Being Humble & Young Again

Viva!

So, there’s this nineteen year old kid at work who has said time and time again in the kitchen to everyone that he wants to be a chef someday, an executive chef he mentioned to me today, by the time he is twenty-four or twenty-five.

I had asked him what his long-term goal was. His eyes grew wide and bright with disbelief at the hotel with a $20 million dollar monthly budget I worked. The wine bar, the restaurants, grocery, education accounts. Hospitals and B & I’s. And that’s all before catering gigs.

What’s a B & I? Business and innovation. Office building cafes.

But I also warned him. I warned him that burnout was real. That there are support groups for chefs for the lives they lead and the sacrifices they give. Sixty hour work weeks, late nights, broken relationships. Service. Food service. And that’s before even getting scalded, burnt or twisting an ankle or getting a cut.

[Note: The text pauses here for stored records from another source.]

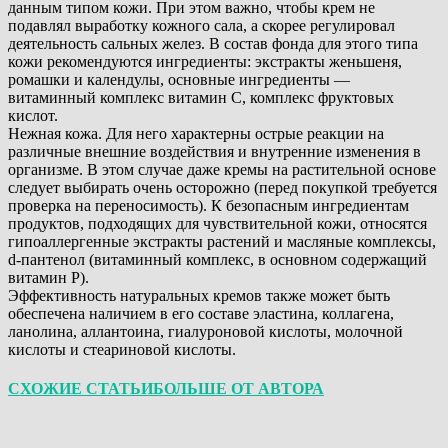
данным типом кожи. При этом важно, чтобы крем не
подавлял выработку кожного сала, а скорее регулировал
деятельность сальных желез. В состав фонда для этого типа
кожи рекомендуются ингредиенты: экстракты женьшеня,
ромашки и календулы, основные ингредиенты —
витаминный комплекс витамин С, комплекс фруктовых
кислот.
Нежная кожа. Для него характерны острые реакции на
различные внешние воздействия и внутренние изменения в
организме. В этом случае даже кремы на растительной основе
следует выбирать очень осторожно (перед покупкой требуется
проверка на переносимость). К безопасным ингредиентам
продуктов, подходящих для чувствительной кожи, относятся
гипоаллергенные экстракты растений и масляные комплексы,
d-пантенол (витаминный комплекс, в основном содержащий
витамин P).
Эффективность натуральных кремов также может быть
обеспечена наличием в его составе эластина, коллагена,
ланолина, аллантоина, гиалуроновой кислоты, молочной
кислоты и стеариновой кислоты.
СХОЖИЕ СТАТЬИ
БОЛЬШЕ ОТ АВТОРА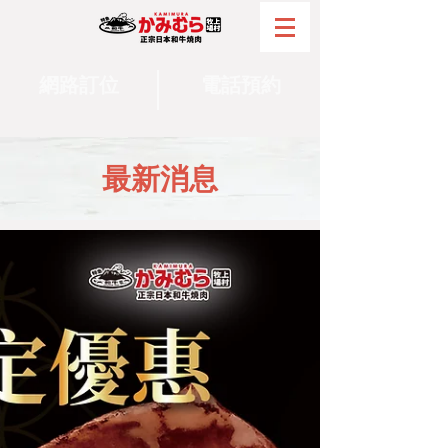
網路訂位
電話預約
最新消息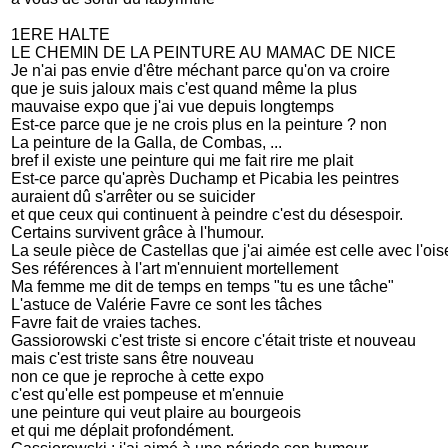
1ERE HALTE
LE CHEMIN DE LA PEINTURE AU MAMAC DE NICE
Je n'ai pas envie d'être méchant parce qu'on va croire
que je suis jaloux mais c'est quand même la plus
mauvaise expo que j'ai vue depuis longtemps
Est-ce parce que je ne crois plus en la peinture ? non
La peinture de la Galla, de Combas, ...
bref il existe une peinture qui me fait rire me plait
Est-ce parce qu'après Duchamp et Picabia les peintres
auraient dû s'arrêter ou se suicider
et que ceux qui continuent à peindre c'est du désespoir.
Certains survivent grâce à l'humour.
La seule pièce de Castellas que j'ai aimée est celle avec l'oi
Ses références à l'art m'ennuient mortellement
Ma femme me dit de temps en temps "tu es une tâche"
L'astuce de Valérie Favre ce sont les tâches
Favre fait de vraies taches.
Gassiorowski c'est triste si encore c'était triste et nouveau
mais c'est triste sans être nouveau
non ce que je reproche à cette expo
c'est qu'elle est pompeuse et m'ennuie
une peinture qui veut plaire au bourgeois
et qui me déplait profondément.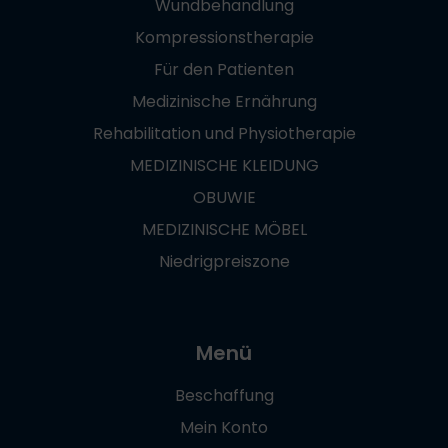
Wundbehandlung
Kompressionstherapie
Für den Patienten
Medizinische Ernährung
Rehabilitation und Physiotherapie
MEDIZINISCHE KLEIDUNG
OBUWIE
MEDIZINISCHE MÖBEL
Niedrigpreiszone
Menü
Beschaffung
Mein Konto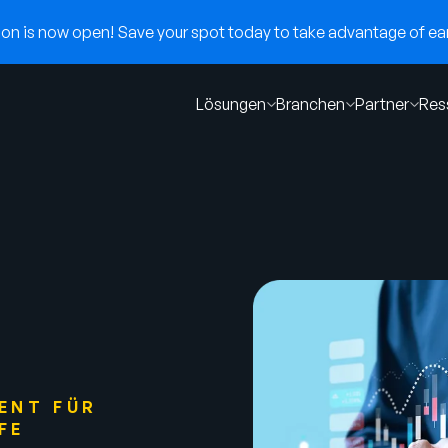
n is now open! Save your spot today to take advantage of earl
Lösungen
Branchen
Partner
Res
ENT FÜR
FE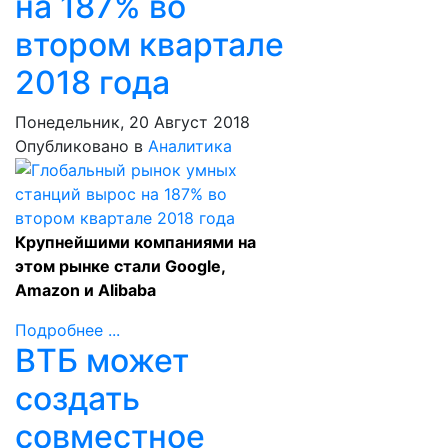
на 187% во
втором квартале
2018 года
Понедельник, 20 Август 2018
Опубликовано в
Аналитика
Крупнейшими компаниями на
этом рынке стали Google,
Amazon и Alibaba
Подробнее ...
ВТБ может
создать
совместное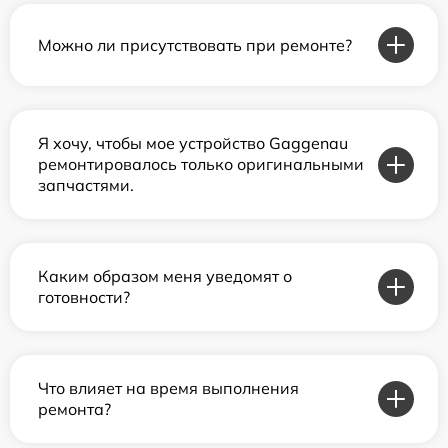
Можно ли присутствовать при ремонте?
Я хочу, чтобы мое устройство Gaggenau
ремонтировалось только оригинальными
запчастями.
Каким образом меня уведомят о
готовности?
Что влияет на время выполнения
ремонта?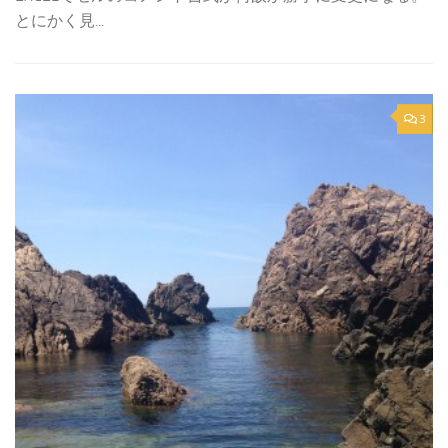
とにかく見...
3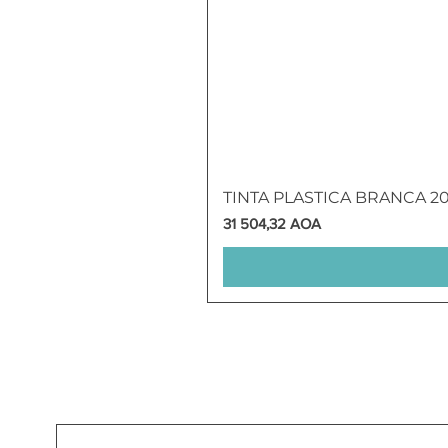
TINTA PLASTICA BRANCA 2
Preço
31 504,32 AOA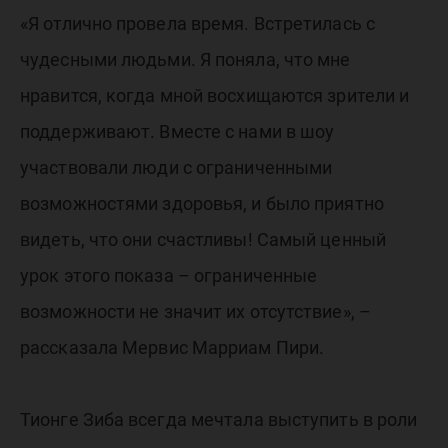
«Я отлично провела время. Встретилась с
чудесными людьми. Я поняла, что мне
нравится, когда мной восхищаются зрители и
поддерживают. Вместе с нами в шоу
участвовали люди с ограниченными
возможностями здоровья, и было приятно
видеть, что они счастливы! Самый ценный
урок этого показа – ограниченные
возможности не значит их отсутствие», –
рассказала Мервис Марриам Пири.
Тионге Зиба всегда мечтала выступить в роли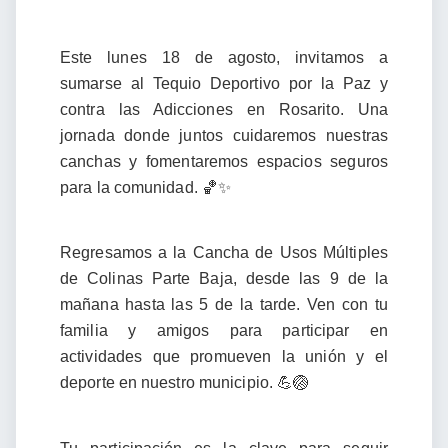
Este lunes 18 de agosto, invitamos a
sumarse al Tequio Deportivo por la Paz y
contra las Adicciones en Rosarito. Una
jornada donde juntos cuidaremos nuestras
canchas y fomentaremos espacios seguros
para la comunidad. 🏀✨
Regresamos a la Cancha de Usos Múltiples
de Colinas Parte Baja, desde las 9 de la
mañana hasta las 5 de la tarde. Ven con tu
familia y amigos para participar en
actividades que promueven la unión y el
deporte en nuestro municipio. 💪🏐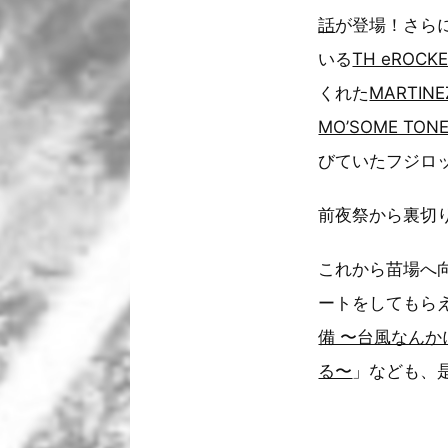
話
が登場！さら
いる
TH eROCK
くれた
MARTINE
MO’SOME TON
びていたフジロ
前夜祭から裏切
これから苗場へ
ートをしてもら
備 〜台風なんか
る〜
」なども、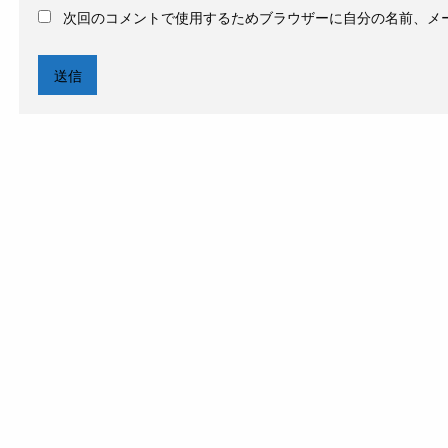
次回のコメントで使用するためブラウザーに自分の名前、メ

I told him about the Floridian executive chef I had in fine dining where we made scratch creme brulees, fried julienned leaks for garnish–the guy who loved Caribbean cooking. He just also happened to love cocaine, closing the bar downstairs down, and was obese. I wanted to show him the darker side to the industry–that you and the work will always be needed, but at a cost and that some of these things were that cost.

He nodded his head and I looked up at him at nineteen and just sat back in my mind thinking about all the places I’d been, all the scenarios, the changes and experiences of life. I was grateful. There are times on a kitchen line or shift in my lifetime that I’ve literally felt I’ve gone to battle with my co-workers, like literally holding the line, station by station. I’m becoming a veteran at this point. He’s so naive not knowing what he’s getting into. But he is firm. He wants to be a chef. He’s a blank canvas and I love that about this kid even if he is cocky sometimes.